Ruby on Rails 2.1 Released at RailsConf
I was supposed to be at RailsConf this year covering the event for InfoQ, but I am not there. Sometimes higher priorities overtake the things we would like to do and well, I am home.
One of the announcements I thought might be coming at the event was the release of Ruby on Rails 2.1 and sure enough, it was released. The details are covered on the Riding Rails blog:
Rails 2.1 is now available for general consumption with all the features and fixes we’ve been putting in over the last six months since 2.0. This has been a huge effort by a very wide range of contributors helping to make it happen.

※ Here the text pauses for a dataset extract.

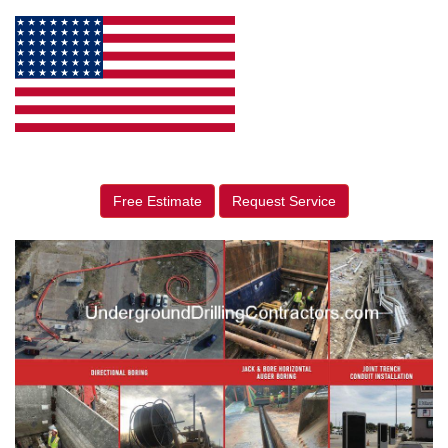
Free Estimate
Request Service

Over the past six months, we’ve had 1,400 contributors creating patches and vetting them. This has resulted in 1,600+ patches. A truly staggering number. And lots of that has made it into this release.
New features
The new major features are:
- Time zones (by Geoff Buesing): Tutorial | Introdction | Railscast
- Dirty tracking: Introduction (partial updates) | Railscast
- Gem Dependencies: Introduction | Railscast
- Named scope (by Nick Kallen): Introduction | Railscast
- UTC-based migrations: Introduction | Railscast
- Better caching: Introduction
Thanks to Ryan Daigle for the feature introductions and Ryan Bates for the Railscasts. It makes writing the release notes so much easier
.
As always, you can install with:
gem install rails…or you can use the Git tag for 2.1.0.
None of these features actually stand out as the killer feature for this release but is instead a bunch of steady, solid improvements. Installing the update went without a hitch and my applications on my development system all ran without issue.
Notice the Railscast that accompanies the bulleted points above, they make a nice touch.